1. Basic visualization

The obvious first step in EDA of hyperspectral imagery is to visualize the image. We can choose to visualize the image in grayscale for selected wavelength bands of interest and create false color composites to observe the main structural characteristics of the region.

False color composite image of an arid terrain generated using three SWIR bands (Red: 2088 nm, Green: 2199 nm, Blue: 2328 nm). The image highlights geological features such as lineaments and varying lithologies. The composite enhances mineralogical and structural differences, useful for initial remote sensing interpretation.

Image 1. False color composite image (R: 2088 nm; G: 2199 nm; B: 2328 nm)

My initial interpretation of the region is that it is most likely mainly composed of sedimentary bedding influenced by a fault with apparent left-lateral movement, based on the drag fold formed along the fault lines.

Image of annotated version of the false color composite showing interpreted geological features. Sedimentary bedding patterns are outlined, and a major left-lateral fault is identified with drag folds on both sides, suggesting tectonic deformation. Overlaid labels or arrows highlight bedding orientations and fault trace.

Image 2. Basic geological feature initial interpretation from the image

When it comes to mineralogical/geological interpretations, I find it helpful to begin with a very broad interpretation. Knowing that the region is likely predominantly composed of sedimentary rocks already provides significant constraints for further interpretation, which may be very useful in the next phase. We may revisit this interpretation later if further analysis or data does not support it.

2. Getting to know the data

It is very important to familiarize ourselves with the data we are working with. At this stage, I typically inspect the spectra of some pixels that stand out in the visualization and get a sense of the variation in spectral responses present in the image. For this, I often use specialized software such as ENVI, QGIS with Spectral Profile Plugin, or Hyppy. The later two is an open source program which are available for free.

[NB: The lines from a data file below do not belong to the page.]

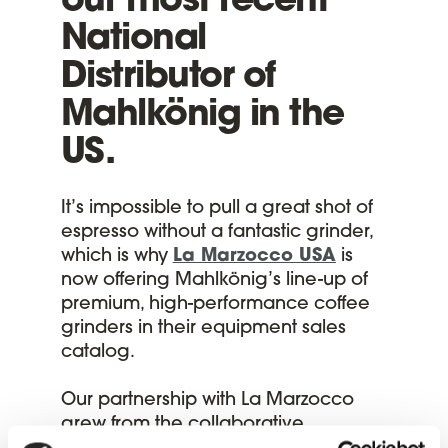
our most recent
National
Distributor of
Mahlkönig in the
US.
It’s impossible to pull a great shot of
espresso without a fantastic grinder,
which is why
La Marzocco USA
is
now offering Mahlkönig’s line-up of
premium, high-performance coffee
grinders in their equipment sales
catalog.
Our partnership with La Marzocco
grew from the collaborative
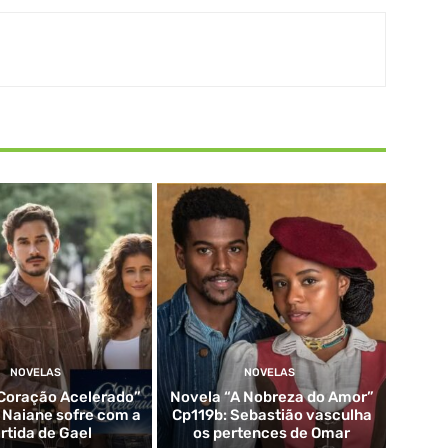
NOVELAS
NOVELAS
Coração Acelerado”
Novela “A Nobreza do Amor”
: Naiane sofre com a
Cp119b: Sebastião vasculha
rtida de Gael
os pertences de Omar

At this stage, we can also plot a histogram of the mean reflectance values of the image to see how many visible clusters are present across the spectral bands. Note that the reflectance value are in the sacale of 10,000.

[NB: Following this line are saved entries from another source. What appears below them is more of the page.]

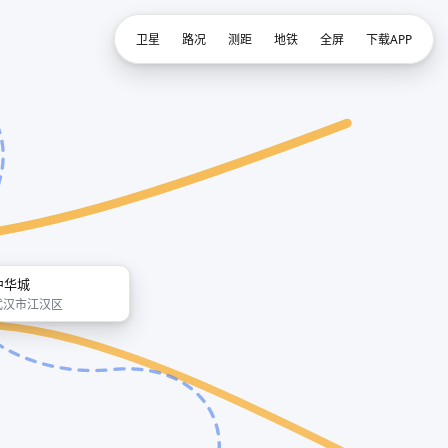
卫星
路况
测距
地铁
全屏
下载APP
中华城
武汉市江汉区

Image of histogram displaying the mean reflectance value of each pixel in the hyperspectral image. The horizontal axis shows reflectance (in scale of 10,000), and the vertical axis shows frequency of occurrence. Two distinct peaks indicate two main pixel groups, corresponding to low- and high-albedo surface materials.

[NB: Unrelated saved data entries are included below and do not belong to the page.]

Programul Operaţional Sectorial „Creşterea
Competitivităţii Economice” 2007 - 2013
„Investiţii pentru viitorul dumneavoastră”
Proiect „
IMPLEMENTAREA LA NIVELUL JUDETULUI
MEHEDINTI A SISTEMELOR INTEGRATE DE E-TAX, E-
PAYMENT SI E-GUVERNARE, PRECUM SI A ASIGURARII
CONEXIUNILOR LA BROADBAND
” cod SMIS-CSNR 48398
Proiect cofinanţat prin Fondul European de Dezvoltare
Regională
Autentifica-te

Image 3. Histogram of mean albedo of each pixel in the image showing two main albedo class.

From the histogram, we can decide on a threshold to classify our pixels based on their average albedo. This is generally equivalent to classifying the image into bright-colored minerals and dark-colored minerals (albeit in the shortwave infrared range, not in the visible range). Typically, low-albedo minerals in SWIR also appear dark in visible light. Our first classification results are shown below which shows the most basic classification of the image we have: reflective vs absortive minerals.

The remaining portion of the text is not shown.